Vitrectomy surgery is usually performed in a day surgery centre under local anaesthetic. Some patients may require general anaesthesia. You will be discharged on the same day after an hour or so from the operation. If you live alone or came from a long distance you may elect to spend a night at the hospital.
Before surgery you will receive multiple eye drops to dilate your pupil.
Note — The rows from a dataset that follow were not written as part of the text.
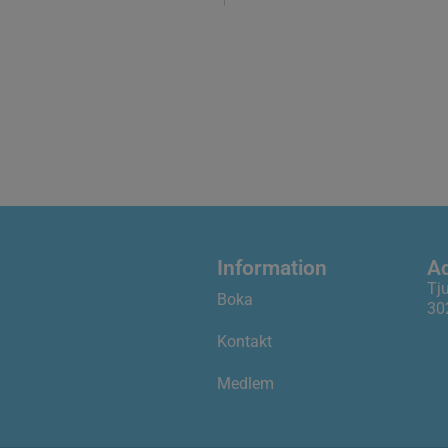
Information
A
Tj
Boka
30
Kontakt
Medlem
Our anaesthetist will give you some sedative medications in the vein to calm you and make you sleepy. We cover the other eye so you will not see us but you may hear our conversation.
The procedure is performed under an operating microscope and with special lenses to allow us to see the inside of the eye. After sterilising the eye, a speculum is used to keep the eye open. Three tiny self-sealing (no-stitch) incisions are made in the white of the eye (sclera) a few millimetres behind the cornea. An infusion line is used to maintain the eye pressure during surgery. A tiny light pipe is inserted to illuminate the inside of the eye. A special instrument called a vitrectomy probe is used to cut the vitreous and delicately remove it. Other instruments may be used depending on the case.
At the conclusion of surgery, the eye may be filled with saline, air, gas bubble or silicone oil depending on the indication for surgery. If gas is used, you cannot fly until it disappears. Silicone oil will need to be surgically removed a few weeks after surgery. Eventually the eye is filled with aqueous fluid which is the clear nourishing fluid usually present in the front of the eye.